Grain farmer Kevin Werink, 39, from Hagersville, Ontario, has been living in his truck since the first day of the protest. He said: “I’m not worried about the new measures. We stand for the truth and for what we believe.
“It depends on how far they want to go, but for me they are all threats. They can make as many laws as they want, but the government breaks the laws.
“People have to really realize this if they want to continue on this path.
“We’re in a bad position anyway, so I can get up now,” Werink added. “It’s easiest to get up as soon as you can, right.
“I’m here to see things through.”
Meanwhile, Police Chief Sloli announced his resignation on Tuesday following a meeting of the Police Services Council.
Sloli has been Chief of the Ottawa Police Service since 2019, with approximately 1,480 officers and 620 civilians under his command. Last week, he announced that he was not going to leave his post.
“I came here to do a job, and I’m going to complete this job,” he told CFRA radio. “Absolutely dedicated, great team here, great officers, we have great partners in the city.

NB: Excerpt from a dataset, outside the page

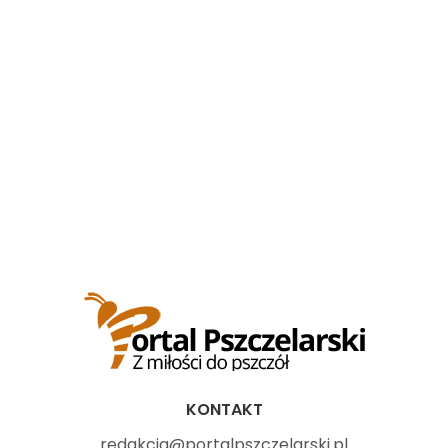
KONTAKT
redakcja@portalpszczelarski.pl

We’re going to make it.
Sloli quickly ended the conversation without comment when DailyMail.com contacted him Tuesday morning.
Police Chief Peter Sloli announced his resignation on Tuesday following a meeting of the Police Services Council.
Ottawa police “have a plan to end the occupation” of the city, a new interim police chief said Tuesday.
Steve Bell, appointed after Sloli’s resignation, said: “I believe we now have the resources and partners to end this occupation.
“The Ottawa Police are ready and willing to do what is part of us.
“With new leadership and the stability of our command staff, I am confident that we will be able to end this occupation.
“I can absolutely assure you that we have a plan in place to end this illegal occupation of our streets,” Bell said.
Sloli has come under fire for allegedly not using the new poses given him by the state of emergency in Ontario declared last week.
In a statement by Ottawa Mayor Jim Watson, Sloley for over 30 years with the Toronto and Ottawa Police.
But he added: “Unfortunately, it has become clear that many members of the Police Department, the city council and the general public are not satisfied with the police response to the end of the occupation.”